The ongoing argument has been that if the bond market holds below the price peak set at the end of last May then the equity markets should lift as equity valuations expand as an offset to the previous decline in Treasury yields. But… how long might this process run? One answer would be eight more months.
We have included three charts of the S&P 500 Index and the ratio between Johnson and Johnson (JNJ) and the U.S. 30-year T-Bond futures. In 2009 (top right) the SPX rose for 10 months once the JNJ/TBond ratio began to rise. In 2010- 11 the cycle once again ran for 10 months with the SPX topping out once the JNJ/TBond ratio approached .55.
The current trend began at the start of June so if history were to repeat the SPX would grind upwards through the first quarter of 2013 as the share price of JNJ worked back up to around 55% of the price of the TBond.
We are going to stretch a bit with this one. As usual. The inspiration for this came from some work that we did a week or so back when we showed the sequence from 1985- 87 that began with falling oil prices and rising bond prices ending in due course with a stock market ‘crash’.
Below is a chart from 1985- 87 of the TBond futures, crude oil futures, and the ratio between the S&P 500 Index and the TBond futures (equities versus bonds).
The stock market ‘crash’ in 1987 was the end result of a collapse in oil prices from 1985 into 1986 that sent bond prices soaring. By the end of 1986 crude oil futures prices had risen back above the 200-day e.m.a. line which helped initiate a frantic shift back towards more economically sensitive assets. In other words… oil prices plunged and bond prices soared and then as oil prices began to rise money rotated from ‘risk off’ back to ‘risk on’. The stock market went berserk to the upside as bond prices collapsed until the equity/bond ratio peaked and crashed.
Is there even the smallest similarity to the current time frame? Not, we would argue, from the perspective of oil prices but perhaps if we were to use some other cyclical market.
The argument is that similar to 1985- 86 the bond market has driven sharply higher from 2011 into 2012. The offset hasn’t been a 66% decline in crude oil prices but instead weakness in a variety of markets and sectors including everything from Greece to copper, China to dry bulk shipping and the laggard banks.
The 1985- 87 sequence included sharp cyclical weakness and rising bond prices, a period of consolidation or ‘healing’, and then a rapid shift back to cyclical assets in the face of declining bond prices. The current situation has included significant cyclical weakness and a very strong bond market so in due course one could imagine a scenario where the liquidity shoe-horned into the perceived safety of the Treasury market begins to migrate back towards ‘risk’.
Below is a chart of the euro futures, Hong Kong’s Hang Seng Index, and the U.S. 30-year T-Bond futures.
We might have used the Greek stock market or something like the share price of Research in Motion or any of the dry bulk shipping stocks but the euro and Hang Seng should suffice.
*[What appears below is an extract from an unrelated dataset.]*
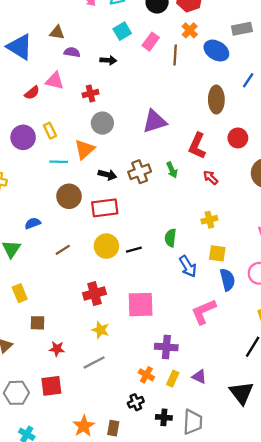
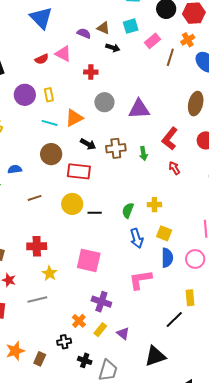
brown triangle: (57, 33) -> (103, 28), moved
gray circle: (102, 123) -> (104, 102), moved
yellow cross: (209, 220) -> (154, 205), moved
red cross: (94, 294) -> (37, 246), moved
black triangle: (242, 393) -> (155, 356), turned 35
The rising trend for the TBond futures has been an offset of the weakness in cyclical growth. One of the facets of this weakness has been the series of crises roiling through the Eurozone which, in turn, has led to a weaker euro against the dollar and Japanese yen.
Concerns with regard to Eurozone growth has weighed on the Asian markets- including the Hang Seng Index. The Hang Seng Index trades almost ‘dead on’ copper prices.
If the pivot point for the trend in 1986 involved crude oil futures rising back above the 200-day e.m.a. line then we can at least argue that the Hang Seng Index is close to ‘the line’. The euro would still have to rise back to or above 1.30. If both move above their moving average lines then we would expect to see some kind of downward pressure on the bond market developing through the final quarter of this year.